The Rev. Dr. Louis Henry Hackney was born in Chatham County (according to his death certificate) in 1854, and was likely enslaved. His parents were Spencer and Susan/Susie Hackney. The 1870 census shows them living at New Hill, Buckhorn Township, Wake County.
He and Lara A. Edwards were married October 21, 1876. In 1880 they were living in Chapel Hill (Lara was from Chapel Hill and was a Shaw University graduate) and had two young children. His occupation is listed as minister. He was the pastor of the Rock Hill Baptist Church on West Franklin Street by 1890.
Dr. Hackney served as principal of the Quaker school from 1898 to 1912, where he was instrumental in obtaining some county support for the segregated school. In 1913, he and his wife purchased property to the south and started Hackney's Educational and Industrial School, where he was principal and a teacher. The Hackneys lived on the property in the Flanner-Carr House.
In 1916, members of the Chapel Hill School District Board of Directors approached Dr. Hackney about consolidating the school and the local black primary/graded/Quaker school, so Dr. Hackney sold the property (the school and the house) to the school's Board of Trustees, who then sold it to Orange County. The school was then renamed the Orange County Training School in 1917.

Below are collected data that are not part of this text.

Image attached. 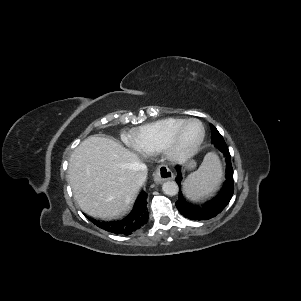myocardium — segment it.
I'll return each mask as SVG.
<instances>
[{"label": "myocardium", "mask_w": 301, "mask_h": 301, "mask_svg": "<svg viewBox=\"0 0 301 301\" xmlns=\"http://www.w3.org/2000/svg\"><path fill=\"white\" fill-rule=\"evenodd\" d=\"M193 122H197L200 124V126L202 128L201 136H200L199 140L196 142V144L191 149L186 150V151H180L178 149V142H179L180 136H181L182 132L184 131V129L190 123H193ZM205 135H206V130H205V126L202 123V121H200L199 119H196V118L187 119L167 138L161 152L168 161H170L172 163H183V162L189 160L190 158H192L199 151L201 145L204 142Z\"/></svg>", "instance_id": "f54148a6"}]
</instances>
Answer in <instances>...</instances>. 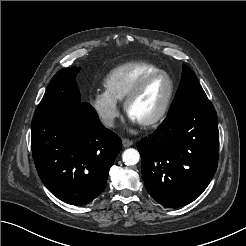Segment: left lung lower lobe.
Segmentation results:
<instances>
[{"label": "left lung lower lobe", "mask_w": 246, "mask_h": 246, "mask_svg": "<svg viewBox=\"0 0 246 246\" xmlns=\"http://www.w3.org/2000/svg\"><path fill=\"white\" fill-rule=\"evenodd\" d=\"M137 148L151 197L170 208L191 203L206 189L218 165L214 106L207 99L178 109Z\"/></svg>", "instance_id": "1"}]
</instances>
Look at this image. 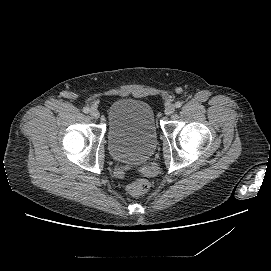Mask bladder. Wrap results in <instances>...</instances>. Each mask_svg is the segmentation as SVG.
Masks as SVG:
<instances>
[{
    "label": "bladder",
    "mask_w": 271,
    "mask_h": 271,
    "mask_svg": "<svg viewBox=\"0 0 271 271\" xmlns=\"http://www.w3.org/2000/svg\"><path fill=\"white\" fill-rule=\"evenodd\" d=\"M157 145V131L151 106L136 99H120L108 109V148L118 162H146Z\"/></svg>",
    "instance_id": "bladder-1"
}]
</instances>
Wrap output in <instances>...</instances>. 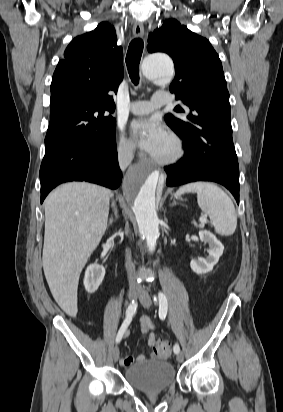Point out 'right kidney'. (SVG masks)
<instances>
[{"mask_svg": "<svg viewBox=\"0 0 283 412\" xmlns=\"http://www.w3.org/2000/svg\"><path fill=\"white\" fill-rule=\"evenodd\" d=\"M105 276V268L97 263L87 267L84 277V286L88 293H94L102 283Z\"/></svg>", "mask_w": 283, "mask_h": 412, "instance_id": "obj_1", "label": "right kidney"}]
</instances>
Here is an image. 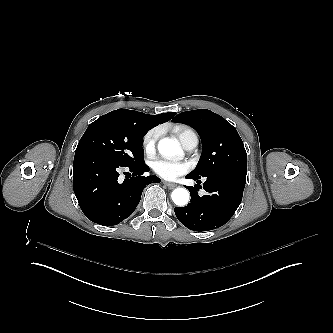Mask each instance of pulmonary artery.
<instances>
[{"label": "pulmonary artery", "mask_w": 333, "mask_h": 333, "mask_svg": "<svg viewBox=\"0 0 333 333\" xmlns=\"http://www.w3.org/2000/svg\"><path fill=\"white\" fill-rule=\"evenodd\" d=\"M183 145L187 151L194 150L198 145L197 134L193 130H188L183 137Z\"/></svg>", "instance_id": "1"}]
</instances>
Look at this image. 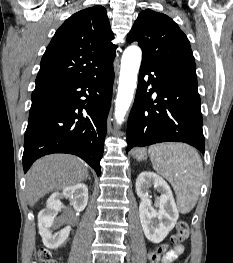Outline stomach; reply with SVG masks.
<instances>
[{"mask_svg":"<svg viewBox=\"0 0 233 263\" xmlns=\"http://www.w3.org/2000/svg\"><path fill=\"white\" fill-rule=\"evenodd\" d=\"M133 155L139 161L146 159V152L144 150H137Z\"/></svg>","mask_w":233,"mask_h":263,"instance_id":"1","label":"stomach"}]
</instances>
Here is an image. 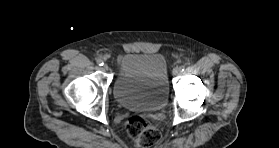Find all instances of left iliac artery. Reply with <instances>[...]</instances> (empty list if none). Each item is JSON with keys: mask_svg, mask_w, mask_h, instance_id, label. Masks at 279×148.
Returning a JSON list of instances; mask_svg holds the SVG:
<instances>
[{"mask_svg": "<svg viewBox=\"0 0 279 148\" xmlns=\"http://www.w3.org/2000/svg\"><path fill=\"white\" fill-rule=\"evenodd\" d=\"M181 71L185 70V66H180Z\"/></svg>", "mask_w": 279, "mask_h": 148, "instance_id": "44dca946", "label": "left iliac artery"}]
</instances>
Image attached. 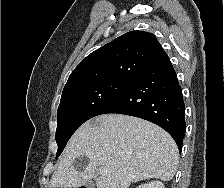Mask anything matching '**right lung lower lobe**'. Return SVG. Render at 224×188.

Elizabeth Cotton attended Hackney's church in her youth; he tried to dissuade her from playing music, which she did for several years.
Was also: Co-organizer of the New Hope Association, in Chatham County, NC, starting in 1870; co-organizer of the New Hope Sunday School Convention, held in New Hill, NC, starting in 1887; part-time pastor of Cool Springs Sunday School beginning in October 1900; also a noted supporter of the Baptist State Convention and Shaw University.
Dr. Hackney died December 19, 1937, and is buried in the segregated (black) section of the Old Chapel Hill Cemetery.